• **Your task**:
Where does the word "Pullover" appear in the data? Copy every line that holds it.

• **Material supplied**:

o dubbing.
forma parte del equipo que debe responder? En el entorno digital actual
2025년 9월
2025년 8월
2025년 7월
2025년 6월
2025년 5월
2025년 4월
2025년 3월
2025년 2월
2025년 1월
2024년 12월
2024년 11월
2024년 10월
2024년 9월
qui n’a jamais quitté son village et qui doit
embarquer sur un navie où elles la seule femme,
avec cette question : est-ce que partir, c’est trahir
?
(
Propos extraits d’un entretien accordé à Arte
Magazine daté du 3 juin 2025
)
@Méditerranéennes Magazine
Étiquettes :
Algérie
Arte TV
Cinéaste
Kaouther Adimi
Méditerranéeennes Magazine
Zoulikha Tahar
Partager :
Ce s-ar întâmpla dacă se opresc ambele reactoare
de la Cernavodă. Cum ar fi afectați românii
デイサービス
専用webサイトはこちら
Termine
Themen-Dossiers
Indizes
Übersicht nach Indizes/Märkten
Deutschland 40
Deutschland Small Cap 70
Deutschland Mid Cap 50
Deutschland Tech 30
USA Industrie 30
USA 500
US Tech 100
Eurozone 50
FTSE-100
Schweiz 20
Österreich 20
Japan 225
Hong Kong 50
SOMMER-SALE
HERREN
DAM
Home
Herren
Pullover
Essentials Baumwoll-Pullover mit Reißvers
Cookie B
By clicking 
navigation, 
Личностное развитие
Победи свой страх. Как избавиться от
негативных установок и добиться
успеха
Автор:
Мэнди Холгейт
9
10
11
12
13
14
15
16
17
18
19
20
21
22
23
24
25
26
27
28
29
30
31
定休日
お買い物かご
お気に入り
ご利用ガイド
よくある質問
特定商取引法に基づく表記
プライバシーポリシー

• **Solution to the exercise**:
Pullover
Essentials Baumwoll-Pullover mit Reißvers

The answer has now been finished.